# 1st Brisket in my Masterbuilt Propane smoker



## bakerman (Dec 28, 2011)

Hello Smokers,

Just wanted to tell you how my first brisket went. 24 hours before smoking, removed fat cap scored through remaining fat ( cross hatch). Apply mustard ( French's) and Dalmatian rub to all sides. Wrap tight in cellophane. Back in the fridge.

Started early (3 am) took the 6 lb. out of the fridge to reach room temp. About 7 am started the smoker with Hickory chunks. Put the brisket directly on the bottom grate, just over the drip pan and water pan. Closed the door adjusted the temp to about 225. Let it smoke for 2 hours , replenish wood insert remote probe thermometer. Watch the meat temp get to 150 ( about and hour later). Pulled the brisket out and placed it in a foil pan.

Pour in a cup and a half of beef broth, seal it up tight with HD aluminum foil and back in the smoker. Set the temp to about 225-250 depending on wind. Let the brisket reach 190 ( about 2 hours ).

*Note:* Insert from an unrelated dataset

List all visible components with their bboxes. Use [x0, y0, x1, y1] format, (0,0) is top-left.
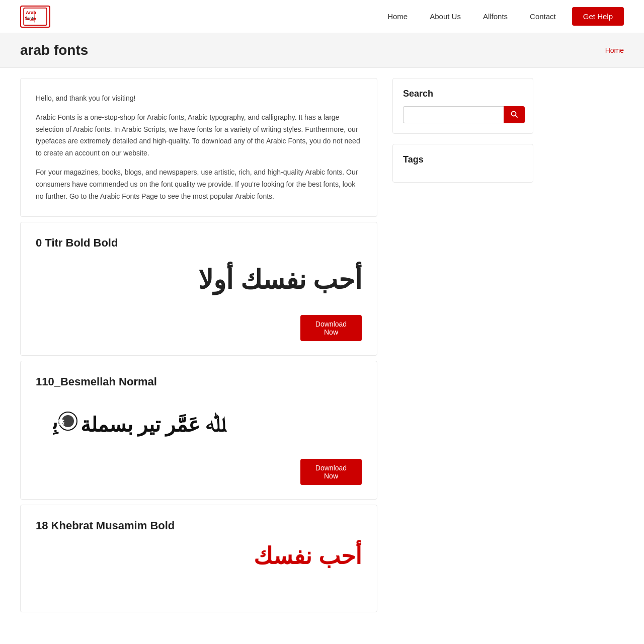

Remove from smoker and let it sit wrapped in the foil pan for 1 hour and some change.

While waiting made some homeade BBQ sauce, Nice and thick with onions yumm.... After an hour plus resting time I took out the brisket and began slicing 1/4 in. thick slices. Put the sliced meat on a fancy platter and poured some of the remaining beef broth over top. Sliced some big ( 6" ) rolls and loaded up with sliced brisket and BBQ sauce.

Only one word begins to describe what I was eating : NIRVANA. Best Christmas Eve meal ever. Thanks to this great site I now have a "coup de grace" to wow my friends and family with.

Happy New Year to all. I promise pictures once I get my camera back from my daughter.

Bakerman


----------



## graystratcat (Dec 28, 2011)

Sounds great!  Can't wait to see the Q-View!


----------



## SmokinAl (Dec 28, 2011)

Sounds real good!


----------



## mballi3011 (Dec 28, 2011)

I'm glad that you enjoyed the meal so now we would like to also.............


----------